The original TM specification makes the simplifying assumption that transactional code and non-transactional code access non-intersecting memory locations [11]. We relax this and assume that the system maintains strong atomicity, i.e., the transaction's atomicity and isolation properties are still guaranteed when there is a conflicting non-transactional operation.

We make the following modifications to the constraint graph to model the additional rules above. 1) For the **TransOpOp** rule, we add an edge between any two adjacent memory operations within a transaction; 2) For the **TransMembar** rule, we need to make sure that there is a path from any preceding memory operation to the transaction start instruction, and also a path from the transaction end instruction to any succeeding operation. In the case where the non-transactional code conforms to Sequential Consistency, we only need to add an edge

between the transaction start/end instruction and their immediate predecessor/successor instruction, as all other edges are transitively implied; 3) For the **TransAtomicity** rule, we represent a complete transaction as a meta-vertex and connect it to all inter-processor dependence edges incident on any contained transactional operation.



Figure 1. Constraint graph example

An example of transactional code for two processors P1 and P2 is given in Figure-1 (a). For the observed execution scenario, the extended constraint graph is shown in Figure-1(b). The consistency edges (shown in solid lines) are added among instructions in the same processor. These only depend on the semantics of the architecture's memory model, and the transitively implied edges are not shown for clarity.
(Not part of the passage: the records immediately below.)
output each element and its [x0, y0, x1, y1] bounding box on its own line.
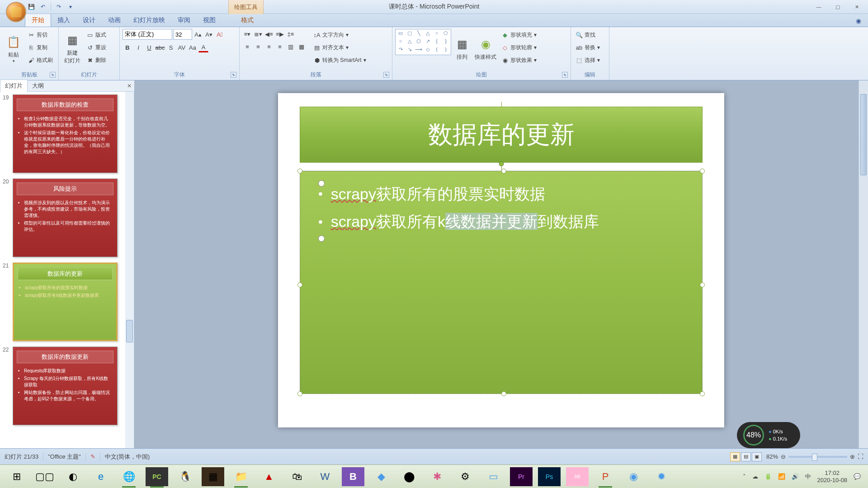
quick-styles-button[interactable]: ◉快速样式	[473, 29, 498, 69]
taskbar-chrome[interactable]: 🌐	[118, 467, 140, 486]
taskbar-photoshop[interactable]: Ps	[538, 467, 561, 486]
task-view-button[interactable]: ▢▢	[33, 467, 56, 486]
columns-button[interactable]: ▥	[286, 42, 296, 52]
clear-format-button[interactable]: Aͯ	[215, 29, 225, 39]
find-button[interactable]: 🔍查找	[574, 29, 602, 41]
bullets-button[interactable]: ≡▾	[242, 29, 252, 39]
taskbar-app-b[interactable]: B	[342, 467, 364, 486]
status-language[interactable]: 中文(简体，中国)	[105, 453, 150, 461]
tray-volume-icon[interactable]: 🔊	[792, 473, 799, 480]
sel-handle-tl[interactable]	[297, 169, 302, 174]
shape-effects-button[interactable]: ◉形状效果 ▾	[500, 54, 538, 66]
sel-handle-bc[interactable]	[501, 391, 506, 396]
clipboard-launcher[interactable]: ⬊	[50, 72, 56, 78]
panel-tab-outline[interactable]: 大纲	[28, 80, 48, 92]
cut-button[interactable]: ✂剪切	[26, 29, 55, 41]
taskbar-app-5[interactable]: ▭	[482, 467, 505, 486]
tab-slideshow[interactable]: 幻灯片放映	[127, 14, 171, 27]
font-color-button[interactable]: A	[198, 42, 208, 52]
text-direction-button[interactable]: ↕A文字方向 ▾	[311, 29, 368, 41]
shadow-button[interactable]: S	[166, 42, 176, 52]
panel-tab-slides[interactable]: 幻灯片	[0, 80, 28, 92]
paste-button[interactable]: 📋 粘贴 ▾	[3, 29, 24, 69]
qat-redo[interactable]: ↷	[55, 3, 63, 11]
taskbar-app-2[interactable]: ▦	[202, 467, 224, 486]
sidebar-scrollbar[interactable]	[125, 92, 134, 472]
spellcheck-icon[interactable]: ✎	[90, 453, 95, 460]
reset-button[interactable]: ↺重设	[85, 42, 108, 53]
bold-button[interactable]: B	[123, 42, 132, 52]
layout-button[interactable]: ▭版式	[85, 29, 108, 41]
underline-button[interactable]: U	[144, 42, 154, 52]
tray-onedrive-icon[interactable]: ☁	[752, 473, 758, 480]
slide-title-box[interactable]: 数据库的更新	[300, 107, 703, 163]
indent-button[interactable]: ≡▶	[275, 29, 285, 39]
slide-thumbnail-19[interactable]: 数据库数据的检查 检查1分钟数据是否完全，个别在收盘前几分钟数据系统数据设更新，…	[13, 94, 118, 173]
sel-handle-ml[interactable]	[297, 282, 302, 287]
qat-customize[interactable]: ▾	[66, 3, 75, 11]
smartart-button[interactable]: ⬢转换为 SmartArt ▾	[311, 54, 368, 66]
tab-insert[interactable]: 插入	[51, 14, 76, 27]
taskbar-pycharm[interactable]: PC	[146, 467, 168, 486]
slide-content-box[interactable]: scrapy获取所有的股票实时数据 scrapy获取所有k线数据并更新到数据库	[300, 171, 703, 394]
sel-handle-tc[interactable]	[501, 169, 506, 174]
taskbar-app-1[interactable]: ◐	[61, 467, 84, 486]
panel-close[interactable]: ✕	[127, 83, 132, 89]
tray-ime[interactable]: 中	[805, 473, 811, 481]
taskbar-premiere[interactable]: Pr	[510, 467, 533, 486]
slide-thumbnail-22[interactable]: 数据库的数据更新 Requests库获取数据Scrapy 每天的1分钟数据获取，…	[13, 347, 118, 425]
taskbar-bilibili[interactable]: bili	[566, 467, 589, 486]
new-slide-button[interactable]: ▦ 新建 幻灯片	[61, 29, 83, 69]
taskbar-edge[interactable]: e	[90, 467, 112, 486]
font-size-select[interactable]	[173, 29, 192, 40]
sidebar-scroll-thumb[interactable]	[126, 320, 133, 343]
qat-undo[interactable]: ↶	[39, 3, 47, 11]
start-button[interactable]: ⊞	[5, 467, 28, 486]
slide-thumbnails-panel[interactable]: 19 数据库数据的检查 检查1分钟数据是否完全，个别在收盘前几分钟数据系统数据设…	[0, 92, 134, 472]
arrange-button[interactable]: ▦排列	[453, 29, 472, 69]
line-spacing-button[interactable]: ‡≡	[286, 29, 296, 39]
office-button[interactable]	[6, 2, 26, 22]
align-text-button[interactable]: ▤对齐文本 ▾	[311, 42, 368, 53]
grow-font-button[interactable]: A▴	[193, 29, 203, 39]
help-icon[interactable]: ◉	[854, 15, 863, 27]
network-monitor-widget[interactable]: 48% 0K/s 0.1K/s	[737, 422, 800, 448]
zoom-in-button[interactable]: ⊕	[850, 453, 855, 460]
taskbar-store[interactable]: 🛍	[286, 467, 308, 486]
italic-button[interactable]: I	[133, 42, 143, 52]
slide-canvas[interactable]: 数据库的更新 scrapy获取所有的股票实时数据 scrap	[278, 93, 724, 427]
tab-format[interactable]: 格式	[235, 14, 260, 27]
delete-slide-button[interactable]: ✖删除	[85, 54, 108, 66]
tab-view[interactable]: 视图	[197, 14, 222, 27]
editor-scroll-thumb[interactable]	[860, 94, 867, 175]
shape-fill-button[interactable]: ◆形状填充 ▾	[500, 29, 538, 41]
editor-scrollbar[interactable]	[859, 80, 868, 452]
copy-button[interactable]: ⎘复制	[26, 42, 55, 53]
replace-button[interactable]: ab替换 ▾	[574, 42, 602, 53]
align-left-button[interactable]: ≡	[242, 42, 252, 52]
bullet-1[interactable]: scrapy获取所有的股票实时数据	[318, 180, 684, 208]
tab-design[interactable]: 设计	[76, 14, 102, 27]
tray-battery-icon[interactable]: 🔋	[764, 473, 772, 480]
font-launcher[interactable]: ⬊	[231, 72, 236, 78]
view-normal-button[interactable]: ▦	[730, 452, 740, 461]
taskbar-app-7[interactable]: ✹	[650, 467, 673, 486]
taskbar-powerpoint[interactable]: P	[594, 467, 617, 486]
view-sorter-button[interactable]: ▤	[741, 452, 751, 461]
tab-review[interactable]: 审阅	[171, 14, 197, 27]
numbering-button[interactable]: ≣▾	[253, 29, 263, 39]
sel-handle-bl[interactable]	[297, 391, 302, 396]
case-button[interactable]: Aa	[188, 42, 198, 52]
taskbar-acrobat[interactable]: ▲	[258, 467, 280, 486]
taskbar-settings[interactable]: ⚙	[454, 467, 476, 486]
minimize-button[interactable]: —	[810, 2, 828, 12]
shrink-font-button[interactable]: A▾	[204, 29, 214, 39]
view-show-button[interactable]: ▣	[752, 452, 762, 461]
zoom-out-button[interactable]: ⊖	[781, 453, 786, 460]
shape-gallery[interactable]: ▭▢╲△○⬠ ○△⬡↗{} ↷↘⟶◇()	[395, 29, 451, 55]
zoom-slider[interactable]	[788, 456, 847, 458]
taskbar-word[interactable]: W	[314, 467, 336, 486]
slide-thumbnail-21[interactable]: 数据库的更新 scrapy获取所有的股票实时数据scrapy获取所有k线数据并更…	[13, 263, 118, 341]
fit-window-button[interactable]: ⛶	[858, 453, 863, 460]
tray-wifi-icon[interactable]: 📶	[778, 473, 785, 480]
We can see that the added consistency edges sufficiently reflect the TransOpOp and TransMembar rules described above. The dependence edges (shown in dotted line) are added among conflicting instructions (accesses to the same address). In this case, the intra-processor dependence edges are implied by the consistency edges. The inter-processor dependence edges depend on the runtime order in which two conflicting instructions are performed from different threads. These are to be constructed using the methods described in Section 3. The resulting graph still preserves the property that it is acyclic iff the transactional execution is correct. Intuitively, from the acyclic constraint graph we can find a total order of interleaving transactions and nontransactional operations that satisfies the transactional memory semantics. For the given example, a legal total order is such that all P2's transactions/operations are performed before P1's.

#### 2.3. Graph optimizations

A straightforward application of the extended constraint graph model is to collect all dynamic memory operations in the entire program execution and add all the consistency/dependence edges. However, this is impractical as large programs may run billions of instruction before completion and the resulting graph size will be too large to be handled. To alleviate this problem,

we apply the following graph optimization techniques to reduce the size of the graph to be checked:

Graph reduction: This reduces the number of graph vertices that we have to track for a given execution interval. The basic ideas are illustrated in Figure 2(a). We have two observations: 1) since all intra-processor edges are implied by program order, for the observed execution trace on P1 to form a cycle, there must be an incoming edge at the top and an outgoing edge at the bottom. Therefore, we can ignore vertex 1/6, as they cannot be involved in a cycle; 2) the vertex 3 and 4 can be compressed. To detect a potential cycle, we only need an edge from 2 to 5, which is effectively the transitive closure of the removed edges.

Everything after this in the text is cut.